9 You arranged for Beatrice to have the pregnancy terminated. You and Linda accompanied her to the clinic and to her consultations with the medical staff there. You told a false story in her presence about who was responsible for the pregnancy and Beatrice did not contradict you.
10 Not long after the termination, you discovered that Beatrice had told Linda that you had been sexually abusing her and were responsible for the pregnancy. You discovered that Linda in turn had told other family members and members of the community. You were enraged. You confronted Beatrice one day when she came home from school and berated her for telling Linda and traducing your reputation within the family and the community. A measure of the power that you had over her is that she, poor child that she then was, apologised to you for telling the truth and promised that she would not tell anyone again what you had been doing to her. You then said that, as she had told Linda that you had raped her, you would rape her for real. You exposed your erect penis, grabbed her and pulled down her underwear. She struggled, resisted and tried to run away. You chased her and she fell, hurting her ankle and, so, rendered unable to escape. You dragged her away from where she fell but did not then proceed to rape her, as you had threatened. It is that conduct, the exposing of your penis in the context of a threat to rape Beatrice for telling Linda that you had been sexually abusing her since she was a child in Africa and had been responsible for the pregnancy, which constitutes Charge 1, the charge of indecent act with or in the presence of a child under 16, of which you were found guilty.
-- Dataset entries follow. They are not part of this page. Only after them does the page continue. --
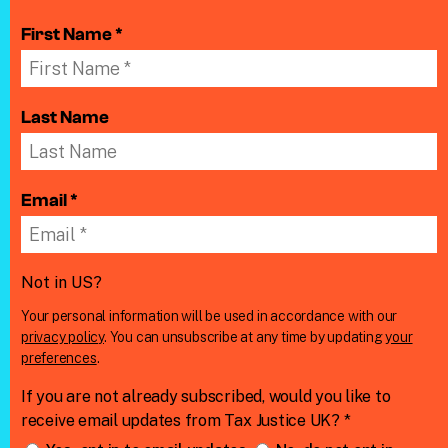
First Name *
Last Name
Email *
Not in
US
?
Your personal information will be used in accordance with our
privacy policy
. You can unsubscribe at any time by updating
your
preferences
.
If you are not already subscribed, would you like to
receive email updates from Tax Justice UK? *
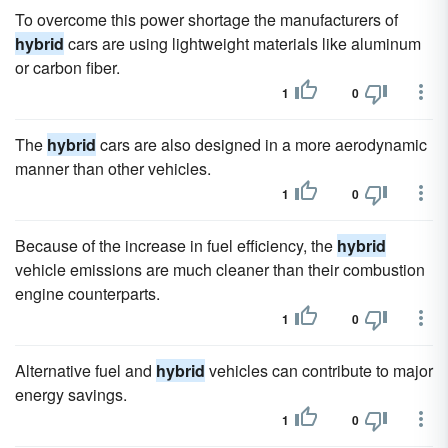
To overcome this power shortage the manufacturers of
hybrid
cars are using lightweight materials like aluminum
or carbon fiber.
1
0
The
hybrid
cars are also designed in a more aerodynamic
manner than other vehicles.
1
0
Because of the increase in fuel efficiency, the
hybrid
vehicle emissions are much cleaner than their combustion
engine counterparts.
1
0
Alternative fuel and
hybrid
vehicles can contribute to major
energy savings.
1
0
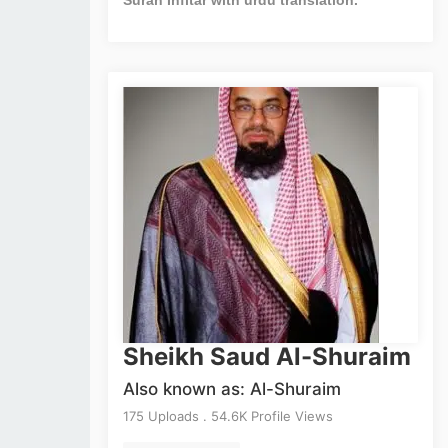
Sheikh Saud Al-Shuraim
Also known as: Al-Shuraim
175 Uploads . 54.6K Profile Views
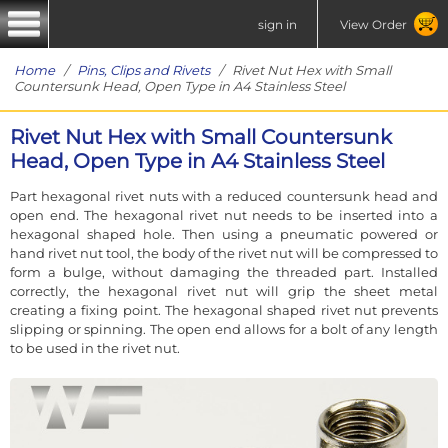
sign in
View Order
Home
/
Pins, Clips and Rivets
/ Rivet Nut Hex with Small
Countersunk Head, Open Type in A4 Stainless Steel
Rivet Nut Hex with Small Countersunk
Head, Open Type in A4 Stainless Steel
Part hexagonal rivet nuts with a reduced countersunk head and
open end. The hexagonal rivet nut needs to be inserted into a
hexagonal shaped hole. Then using a pneumatic powered or
hand rivet nut tool, the body of the rivet nut will be compressed to
form a bulge, without damaging the threaded part. Installed
correctly, the hexagonal rivet nut will grip the sheet metal
creating a fixing point. The hexagonal shaped rivet nut prevents
slipping or spinning. The open end allows for a bolt of any length
to be used in the rivet nut.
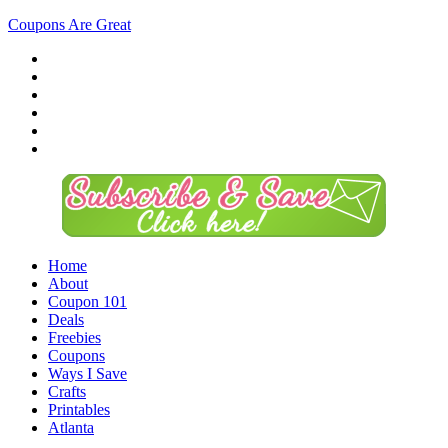
Coupons Are Great
Home
About
Coupon 101
Deals
Freebies
Coupons
Ways I Save
Crafts
Printables
Atlanta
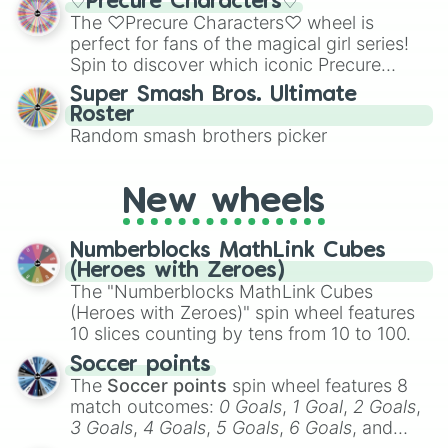
♡Precure Characters♡
Emerald, Aquamarine, Bubblegum, and
The ♡Precure Characters♡ wheel is
various shades of gray. It is built for
perfect for fans of the magical girl series!
maximum variety when you need a highly
Spin to discover which iconic Precure
specific color selection.
character you’ll channel, whether it’s the
Super Smash Bros. Ultimate
fierce Cure Black or the elegant Cure Flora.
Roster
This is a fun way to embrace your favorite
Random smash brothers picker
characters, whether you’re using it for
cosplay, roleplay, or just for fun trivia with
friends. Did you know each Precure
New wheels
character has their own unique powers and
personalities? Now’s your chance to find
Numberblocks MathLink Cubes
out which one you align with the most!
(Heroes with Zeroes)
The "Numberblocks MathLink Cubes
(Heroes with Zeroes)" spin wheel features
10 slices counting by tens from 10 to 100.
Soccer points
The
Soccer points
spin wheel features 8
match outcomes:
0 Goals
,
1 Goal
,
2 Goals
,
3 Goals
,
4 Goals
,
5 Goals
,
6 Goals
, and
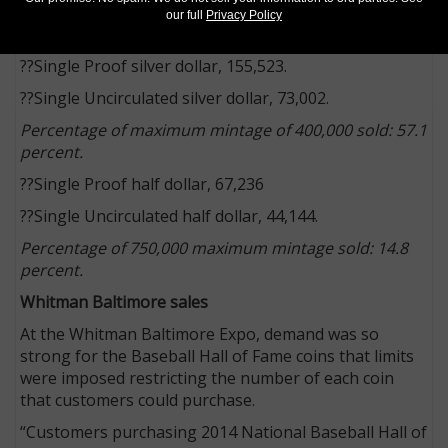
31 that the gold coins were no longer available.
our full
Privacy Policy
Through March 30, the sales totals were:
??Single Proof silver dollar, 155,523.
??Single Uncirculated silver dollar, 73,002.
Percentage of maximum mintage of 400,000 sold: 57.1
percent.
??Single Proof half dollar, 67,236
??Single Uncirculated half dollar, 44,144.
Percentage of 750,000 maximum mintage sold: 14.8
percent.
Whitman Baltimore sales
At the Whitman Baltimore Expo, demand was so
strong for the Baseball Hall of Fame coins that limits
were imposed restricting the number of each coin
that customers could purchase.
“Customers purchasing 2014 National Baseball Hall of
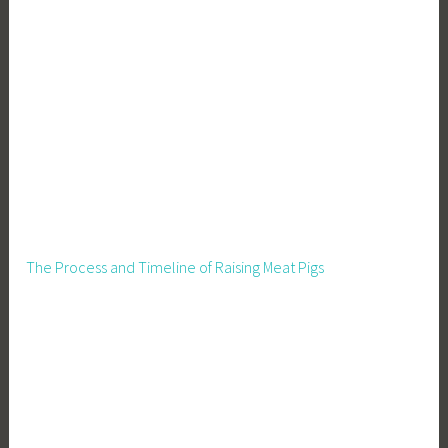
l
L
i
v
i
n
g
,
S
i
d
The Process and Timeline of Raising Meat Pigs
e
B
u
s
i
n
e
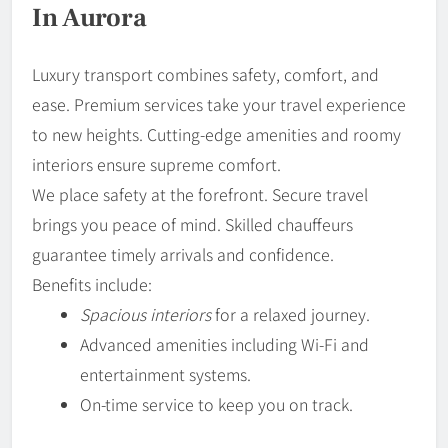
In Aurora
Luxury transport combines safety, comfort, and
ease. Premium services take your travel experience
to new heights. Cutting-edge amenities and roomy
interiors ensure supreme comfort.
We place safety at the forefront. Secure travel
brings you peace of mind. Skilled chauffeurs
guarantee timely arrivals and confidence.
Benefits include:
Spacious interiors
for a relaxed journey.
Advanced amenities including Wi-Fi and
entertainment systems.
On-time service to keep you on track.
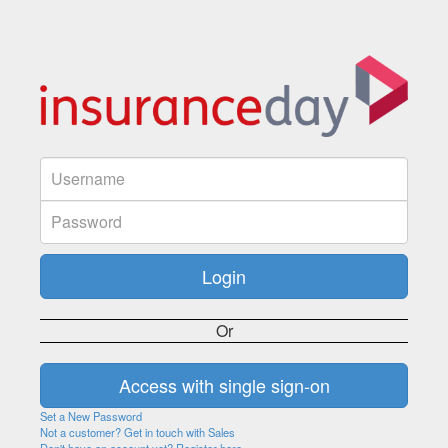
Or
Set a New Password
Not a customer? Get in touch with Sales
Don't have an account yet? Register here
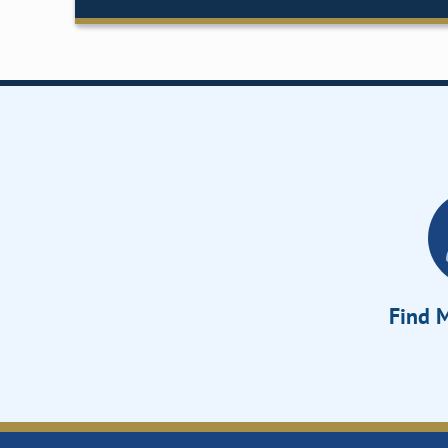
Find M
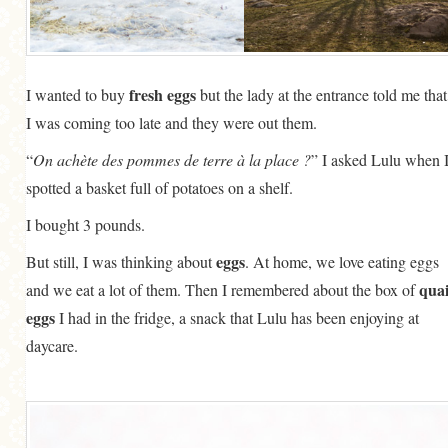
fresh eggs
I wanted to buy
but the lady at the entrance told me that
I was coming too late and they were out them.
“
On achète des pommes de terre à la place ?
” I asked Lulu when 
spotted a basket full of potatoes on a shelf.
I bought 3 pounds.
eggs
But still, I was thinking about
. At home, we love eating eggs
quai
and we eat a lot of them. Then I remembered about the box of
eggs
I had in the fridge, a snack that Lulu has been enjoying at
daycare.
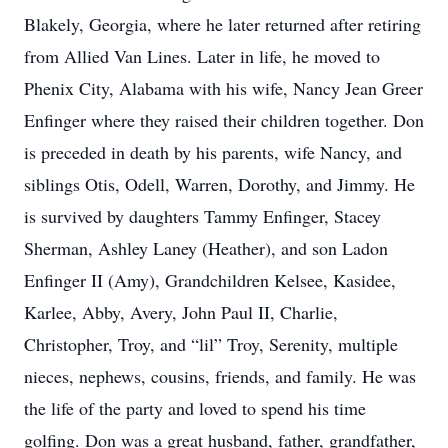
Blakely, Georgia, where he later returned after retiring
from Allied Van Lines. Later in life, he moved to
Phenix City, Alabama with his wife, Nancy Jean Greer
Enfinger where they raised their children together. Don
is preceded in death by his parents, wife Nancy, and
siblings Otis, Odell, Warren, Dorothy, and Jimmy. He
is survived by daughters Tammy Enfinger, Stacey
Sherman, Ashley Laney (Heather), and son Ladon
Enfinger II (Amy), Grandchildren Kelsee, Kasidee,
Karlee, Abby, Avery, John Paul II, Charlie,
Christopher, Troy, and “lil” Troy, Serenity, multiple
nieces, nephews, cousins, friends, and family. He was
the life of the party and loved to spend his time
golfing. Don was a great husband, father, grandfather,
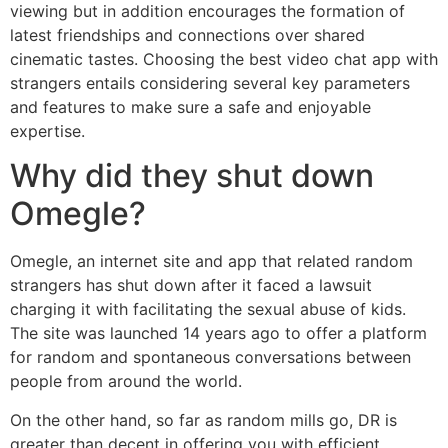
viewing but in addition encourages the formation of
latest friendships and connections over shared
cinematic tastes. Choosing the best video chat app with
strangers entails considering several key parameters
and features to make sure a safe and enjoyable
expertise.
Why did they shut down
Omegle?
Omegle, an internet site and app that related random
strangers has shut down after it faced a lawsuit
charging it with facilitating the sexual abuse of kids.
The site was launched 14 years ago to offer a platform
for random and spontaneous conversations between
people from around the world.
On the other hand, so far as random mills go, DR is
greater than decent in offering you with efficient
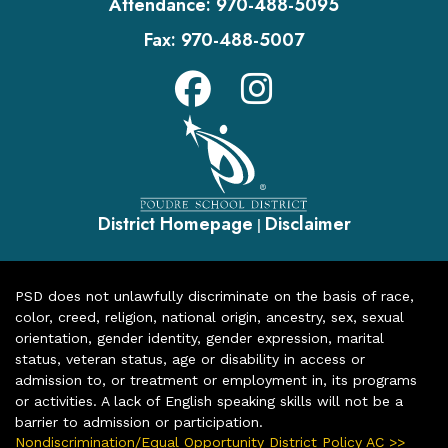
Attendance:
970-488-5095
Fax:
970-488-5007
District Homepage
Disclaimer
|
PSD does not unlawfully discriminate on the basis of race,
color, creed, religion, national origin, ancestry, sex, sexual
orientation, gender identity, gender expression, marital
status, veteran status, age or disability in access or
admission to, or treatment or employment in, its programs
or activities. A lack of English speaking skills will not be a
barrier to admission or participation.
Nondiscrimination/Equal Opportunity District Policy AC >>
11 At trial, Beatrice, when describing this incident, said that, in the course of the attack, she had felt your penis and it was hard. A vigorous challenge to her credibility was mounted on the basis that she had not previously referred to feeling or having touched your penis. On the plea, Mr Pearson submitted that I should not take into account, as a sentencing fact, that there was actual penile contact. First, because I should not be satisfied beyond reasonable doubt that it had occurred, and second, because to do so would amount to sentencing for a more serious offence than that charged.
12 So far as the first reason is concerned, I accept Beatrice’s explanation for not previously mentioning this detail as plausible, not only because she was a credible witness, but it is also consistent with the research about the manner in which victims of long-term childhood sexual abuse reveal details of the abuse. I am satisfied beyond reasonable doubt that there was actual physical contact with your exposed penis in the course of the attack. Given that the jury was satisfied of your guilt on Charge 1, Beatrice’s credibility in respect of it was clearly not undermined by the fact that she had not previously included that detail when asked to give an account of it.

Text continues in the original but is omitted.